Assuming the 90 days trading horizon Guardian Capital is expected to generate 2.59 times less return on investment than K Bro. But when comparing it to its historical volatility, Guardian Capital Group is 1.23 times less risky than K Bro. It trades about 0.32 of its potential returns per unit of risk. K Bro Linen is currently generating about 0.68 of returns per unit of risk over similar time horizon. If you would invest  3,376  in K Bro Linen on September 4, 2024 and sell it today you would earn a total of  499.00  from holding K Bro Linen or generate 14.78% return on investment over 90 days.
Time Period3 Months [change]
DirectionMoves Together 
StrengthVery Weak
Accuracy95.45%
ValuesDaily Returns

Guardian Capital Group  vs.  K Bro Linen

 Performance 
       Timeline  
Guardian Capital 

Risk-Adjusted Performance

9 of 100

 
Weak
 
Strong
OK
Compared to the overall equity markets, risk-adjusted returns on investments in Guardian Capital Group are ranked lower than 9 (%) of all global equities and portfolios over the last 90 days. In spite of very uncertain technical and fundamental indicators, Guardian Capital may actually be approaching a critical reversion point that can send shares even higher in January 2025.
K Bro Linen 

Risk-Adjusted Performance

7 of 100

 
Weak
 
Strong
OK
Compared to the overall equity markets, risk-adjusted returns on investments in K Bro Linen are ranked lower than 7 (%) of all global equities and portfolios over the last 90 days. In spite of very weak essential indicators, K Bro may actually be approaching a critical reversion point that can send shares even higher in January 2025.

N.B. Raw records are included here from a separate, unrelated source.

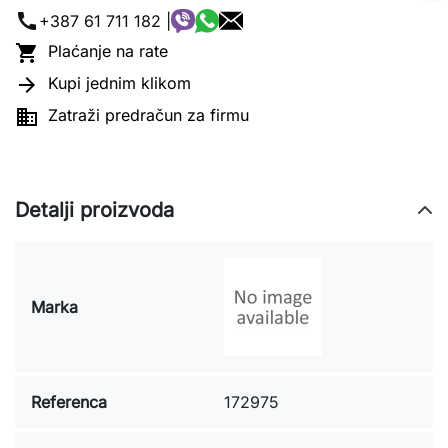
call
+387 61 711 182 |

Plaćanje na rate

Kupi jednim klikom

Zatraži predračun za firmu
Detalji proizvoda
Marka
Referenca
172975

Guardian Capital and K Bro Volatility Contrast

   Predicted Return Density   
       Returns  

Pair Trading with Guardian Capital and K Bro

The main advantage of trading using opposite Guardian Capital and K Bro positions is that it hedges away some unsystematic risk. Because of two separate transactions, even if Guardian Capital position performs unexpectedly, K Bro can make up some of the losses. Pair trading also minimizes risk from directional movements in the market. For example, if an entire industry or sector drops because of unexpected headlines, the short position in K Bro will offset losses from the drop in K Bro's long position.
The idea behind Guardian Capital Group and K Bro Linen pairs trading is to make the combined position market-neutral, meaning the overall market's direction will not affect its win or loss (or potential downside or upside). This can be achieved by designing a pairs trade with two highly correlated stocks or equities that operate in a similar space or sector, making it possible to obtain profits through simple and relatively low-risk investment.
Check out your portfolio center.
Note that this page's information should be used as a complementary analysis to find the right mix of equity instruments to add to your existing portfolios or create a brand new portfolio. You can also try the Portfolio Anywhere module to track or share privately all of your investments from the convenience of any device.